RedArc calls for improved workplace support for stressed-out Dads

Men are less likely to seek medical help for mental health problems and also less likely to disclose mental health problems to friends and family, despite a third of fathers saying they regularly felt burnt out, and so this Father’s Day, RedArc is calling for employers to do more to support dads in the workplace.

RedArc knows that alongside the excitement of becoming a new parent, the responsibility can lay heavily on the shoulders of fathers. Unfortunately that burden of responsibility can become overwhelming for some as sleepless nights and exhaustion increase anxieties, ranging from concerns about the child, relationships with the mother, financial worries, health matters and pressures in the workplace from heavy workloads and the responsibility of possibly being a main breadwinner.

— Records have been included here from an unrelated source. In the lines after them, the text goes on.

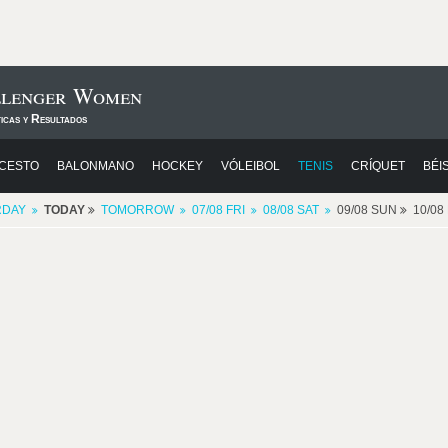
llenger Women
icas y Resultados
CESTO
BALONMANO
HOCKEY
VÓLEIBOL
TENIS
CRÍQUET
BÉI
RDAY
TODAY
TOMORROW
07/08 FRI
08/08 SAT
09/08 SUN
10/0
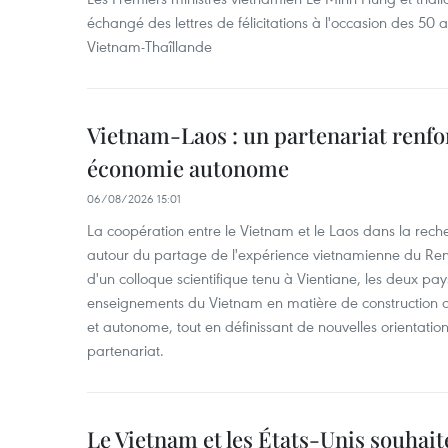
échangé des lettres de félicitations à l'occasion des 50 
Vietnam-Thaîllande
Vietnam-Laos : un partenariat renfo
économie autonome
06/08/2026 15:01
La coopération entre le Vietnam et le Laos dans la recher
autour du partage de l'expérience vietnamienne du Ren
d'un colloque scientifique tenu à Vientiane, les deux pay
enseignements du Vietnam en matière de construction
et autonome, tout en définissant de nouvelles orientatio
partenariat.
Le Vietnam et les États-Unis souhait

Christine Husbands, managing director for RedArc says:

“It doesn’t have to be a macho- or testosterone-fueled environment for a male member of staff to feel under pressure but understandably few employees feel comfortable discussing their mental health concerns in any depth with a line manager or HR department. And sometimes it’s not obvious for the HR department to even determine who needs help – men are particularly adept at hiding symptoms which unfortunately can exacerbate mental health conditions and lead to longer recovery times.”


Employers really need to make support for mental health conditions accessible with the least amount of fuss or embarrassment to staff – particularly men. Whilst ‘a problem shared is a problem halved’ for many women, men are generally much more reluctant to open up to people they know for fear that it signals a weakness.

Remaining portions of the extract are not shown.